The Mention: I came across this 2009 novel by Helen Oyeyemi as it is one of the novels discussed in Gizelle Liza Anatol’s the Things that Fly in the Night and it proved itself to be an erudite and atmospheric piece of modern literature. The atmosphere draws on the Gothic and seems more important than the plot (not that there isn’t a plot, there most certainly is, but it is the atmosphere that to me feels key here).

Main character Miri has pica – a psychological condition where the person has a craving to eat non-food substances – but one of the characters, Ore, is knowledgeable about the soucayant myths. Of Nigerian origin, her foster mother has struggled to find books exploring the culture and myths of her home land and gives her a book on Caribbean myth – though she already owns it – and her favourite section is about the soucayant.
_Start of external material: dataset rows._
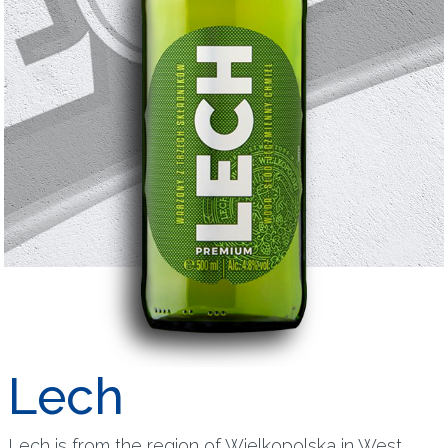
Lech
Lech is from the region of Wielkopolska in West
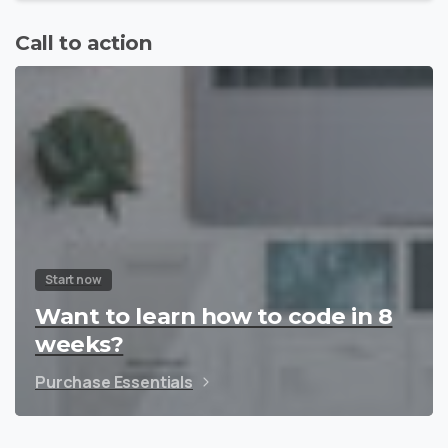
Call to action
Start now
Want to learn how to code in 8
weeks?
Purchase Essentials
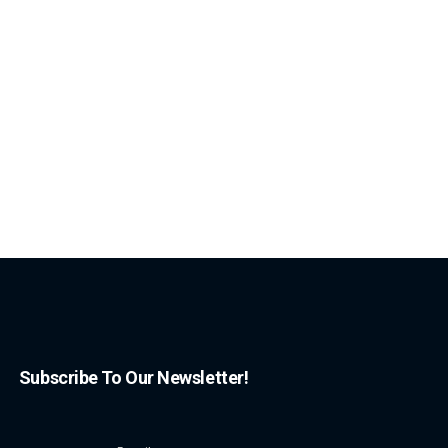
Subscribe To Our Newsletter!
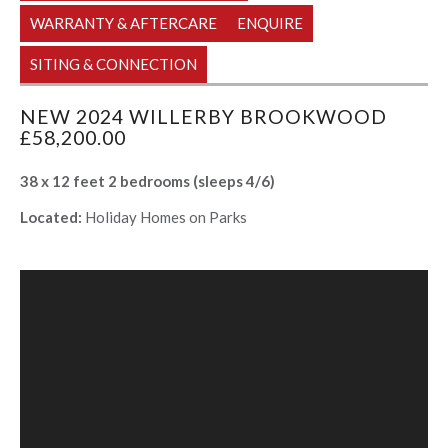
WARRANTY & AFTERCARE
ENQUIRE
SITING & CONNECTION
NEW 2024 WILLERBY BROOKWOOD
£58,200.00
38 x 12 feet 2 bedrooms (sleeps 4/6)
Located:
Holiday Homes on Parks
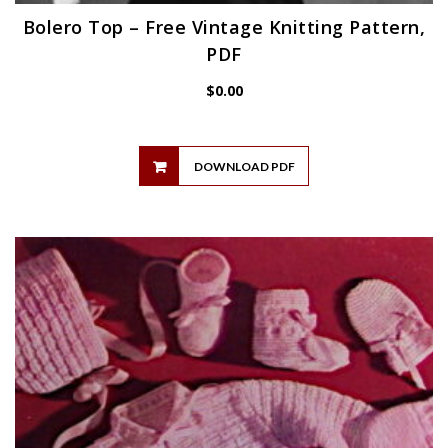
Bolero Top – Free Vintage Knitting Pattern,
PDF
$
0.00
DOWNLOAD PDF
Ore is actually the first voice we hear in the novel – speaking of Miranda going missing and suggesting that it is the only way that Miranda could fight the soucayant. However, her belief in the myth is just that. Whilst the book has a supernatural element, almost Poe-like (ironically as Poe is one author Miri dislikes) as the house has a voice that reminds one of Usher, the soucayant is not involved but is the filter through which Ore understands the events. Ore herself is silent after the novel’s opening until the second part of the book (met by Miri, in the first part, her voiced contributions to the tale do not begin when they first meet). Arguably Miri herself might be the soucayant – certainly Ore is physically affected by their association, dramatically losing weight – but this isn’t explicit.

An interesting inclusion in a very interesting book.